Wow, where do I start? I don’t know what possessed me to even broach this topic, but here we are. Perhaps I’ll start with this simple equation concept that all are familiar with:
Quality of effort invested = quality of results
This means that the quality of effort invested in any project or policy is directly co-related to the quality of results. It stands to reason that since so much emphasis has been placed (and money invested) in our education system, that we’d see better results as reflected in our children. However, I’m extremely sad to say that this is not the case. Perhaps it is our education system, or perhaps it is a lack of good parenting, or a combination of both, but the quality of our children still needs to be improved on.
I’m not saying our children aren’t smart enough or don’t do well enough. I’m not talking about academic performance, although I’m sure that’s the first thing on everyone’s minds when we speak of education. I’m simply saying this: our children are not well-rounded enough. And they grow up to be youths Singapore cannot be proud of.
Take a look at this list of objectives I pulled from Ministry of Education’s (MOE) brochure on primary school education:
Judging from all the horrific stories in the press, such as this one, we’ve clearly failed in the first and last objective. A few years ago, I was a Clarke Quay with a few friends. It was closing time for most of the bars/clubs there, and we were walking back to the taxi stand. We came across this girl who was so drunk, she passed out in the middle of the walkway. I went to her immediately because she was splayed on the ground in a very unsightly manner (her short skirt had ridden up, etc) and tried to wake her up, but to no avail. We called an ambulance and dialed the last contact on her mobile phone, to let her friends/family know which hospital she was headed to. While all this was going on, not one of the many passers-by (most of them youths and young adults) stopped to ask if she needed help. Many similar stories have been reported in the media, all revolving around how apathetic Singaporeans are.
Our education system has placed so much emphasis on striving for academic excellence, that our children grow up doing nothing but going for tuition classes, doing home work, and studying for crazy amounts of time. And with whatever little time they have leftover, they’re sent to classes that teach skills like piano and ballet. They become very one-dimensional, and the other areas of their personality are not developed to their full potential. We forget that there are other important traits we should cultivate in them — including creativity, innovation, compassion, kindness and manners. And more importantly, kids should have FUN. (I’m not talking about video games kind of fun — burn that trash!)

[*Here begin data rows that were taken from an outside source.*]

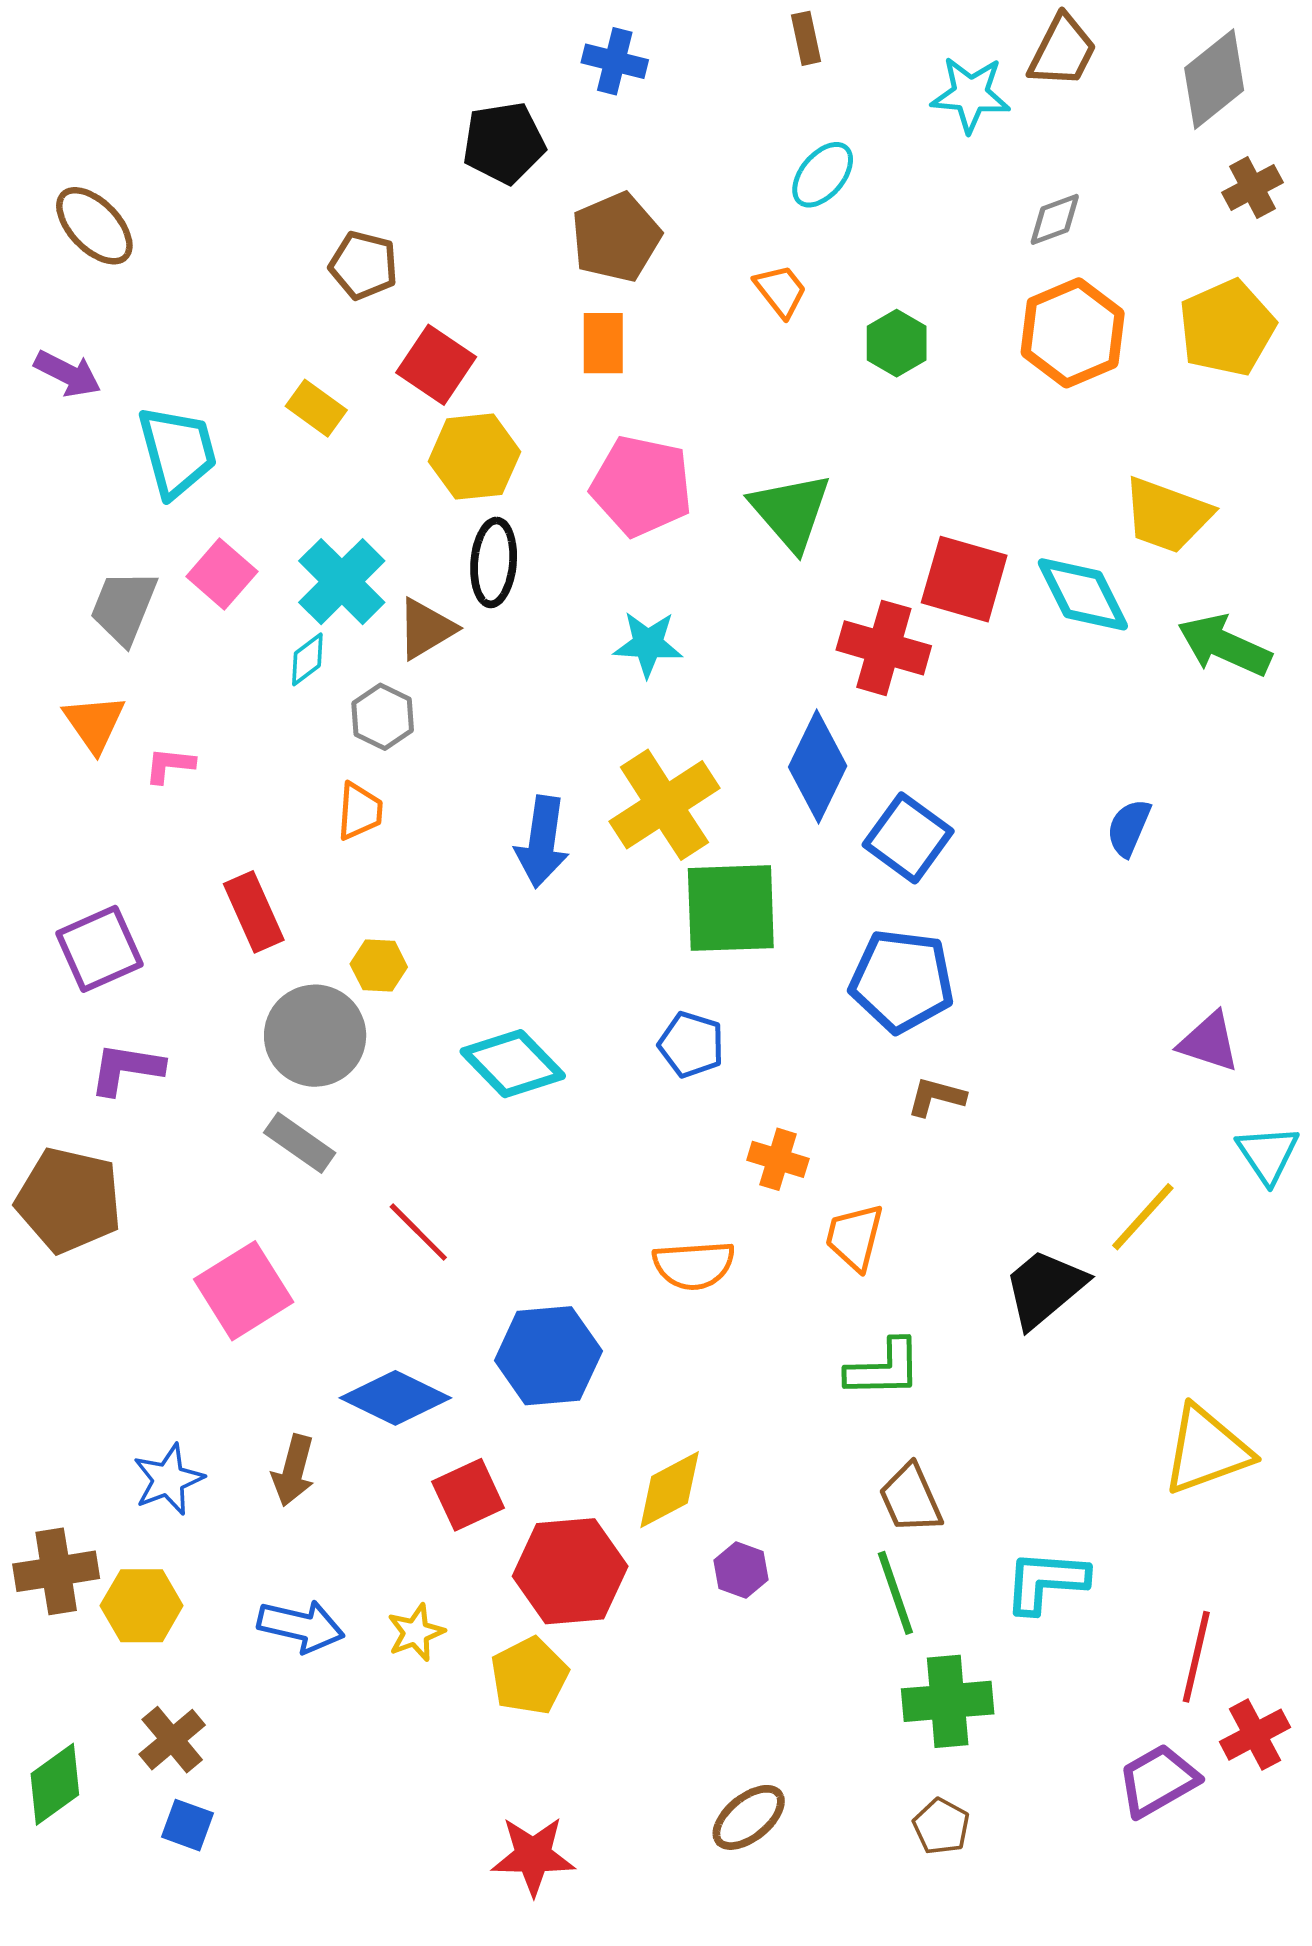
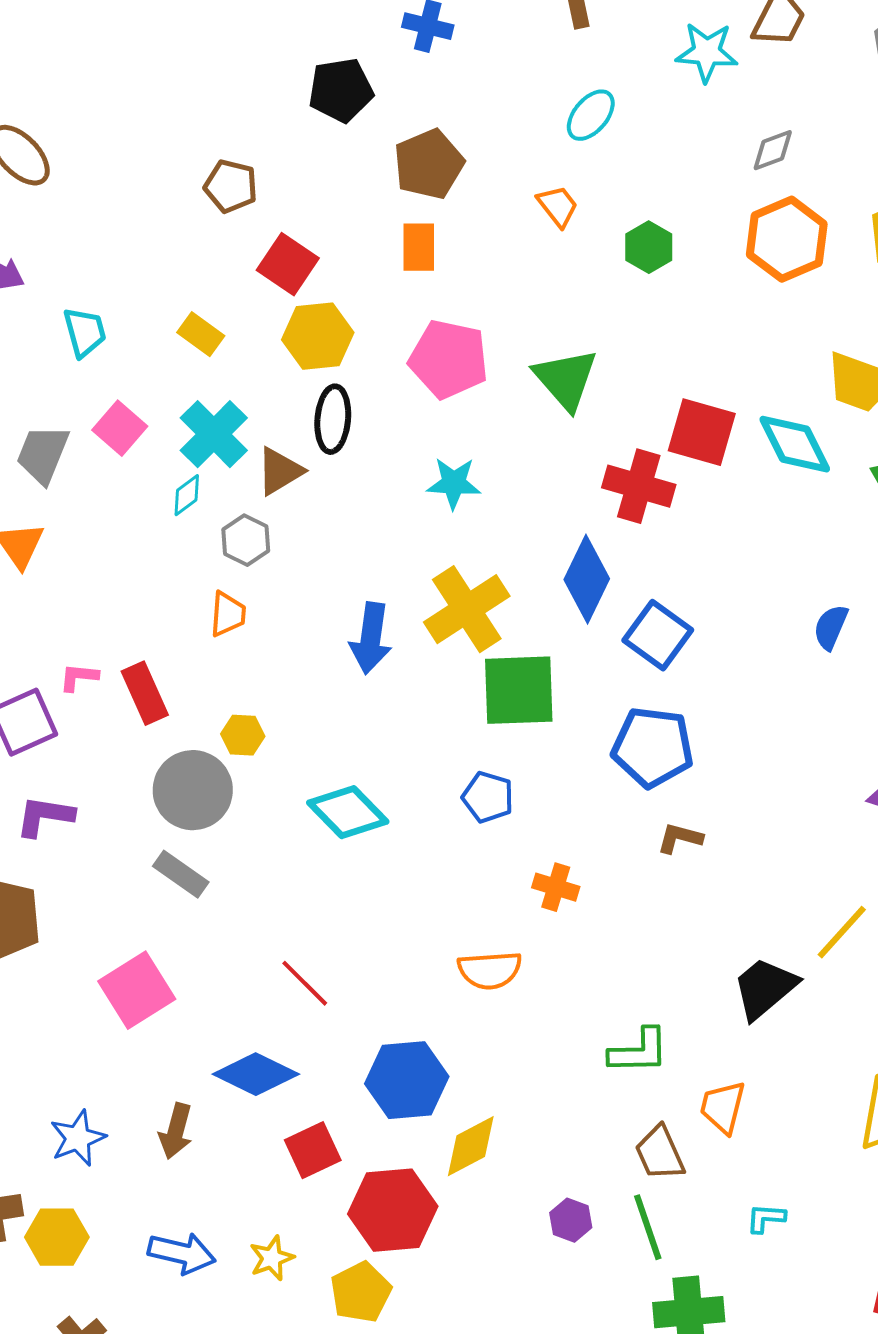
yellow rectangle: (316, 408) -> (201, 334), moved
cyan trapezoid: (177, 451) -> (85, 332), size x0.7
pink L-shape: (170, 765) -> (79, 677), moved
red line: (418, 1232) -> (305, 983), moved
orange trapezoid: (855, 1237) -> (723, 1107), moved
blue hexagon: (548, 1356) -> (407, 1080), moved
purple hexagon: (741, 1570) -> (571, 1220), moved
cyan L-shape: (1046, 1581) -> (766, 1218), size x0.6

One-dimensional children grow up to become adults who are so focused on their careers that they forget to enjoy life, and care for our fellow human beings. Most of us work from 9am to 8pm or later each day, go home, spend a maximum of two hours with our spouse and family, and then hit the sack. Life would be so much more fulfilling if we allocated a strict number of hours to our work, and focused on the little bits of life that truly matter — time with our loved ones, having hobbies that make us truly happy, or even volunteering with the less fortunate.
This mentality will continue to go around in a never-ending cycle. Our children grow up with the current culture ingrained in them, and instill the same in their children. Until there is a drastic change in our education system, Singaporean children will continue to grow up as robots, who define success in life as having 5 ‘C’s — cash, condominium, credit cards, car and country club membership.
To be honest, while I would love my child to do well academically, I know I would have failed at parenting if he/she was not well-rounded, with values such as compassion, kindness and manners. I would have failed if my child becomes one of those many passers-by who walk on by, without sparing a second thought for someone else in need. I would have failed if my child grows up without a desire to help the less fortunate. We can have everything — a fancy car, a beautiful home and lots of cash — but life will be not worth living without the traits that make us truly human.